Basketball star Herbert ‘MoMo’ Evans visits St. Aloysius School
in Pewee Valley, Ky.
Maddie O’Day and her brother, Ryan, love the Harlem Globetrotters. Their mom, Stacy, says they go to see the international ambassadors of basketball every time they come to town.
So imagine how excited Maddie, Ryan and other students at St. Aloysius School in Pewee Valley, Ky., were when one of the Harlem Globetrotters came to see them.
Herbert “MoMo” Evans, who’s been with the team for the past three years, was featured at a special all-school assembly last Thursday, May 1, in the school gymnasium. The program came as a result of the school’s participation in the Campbell Foods Company’s C.H.E.E.R. program, part of an effort to encourage positive thinking, living and achieving for students across the nation.

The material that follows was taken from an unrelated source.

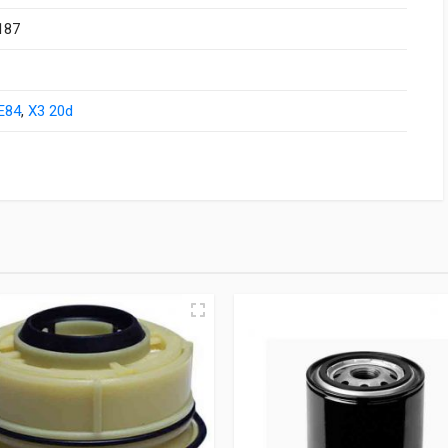
187
E84
,
X3 20d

Stacy O’Day explained that the school had to qualify for the Globetrotter’s visit by first collecting labels from Campbell’s products. “We collected more than 13,000 in just a week and a half,” she said.
In the past, Campbell’s would reward schools with physical education equipment in return for the collected labels. Now the participating schools can receive anything they need, O’Day explained. “You can receive computers, overhead projectors, staplers, you name it,” she said.
After collecting the labels, St. Aloysius had to qualify on three or four other levels before earning the visit from MoMo Evans.
“My children have been really, really into the Globetrotters,” she noted. “Back in 2000 we saw them in Indianapolis, and they had a contest for a life-time pass to Globetrotter games and Maddie won. They’ve really been looking forward to this.”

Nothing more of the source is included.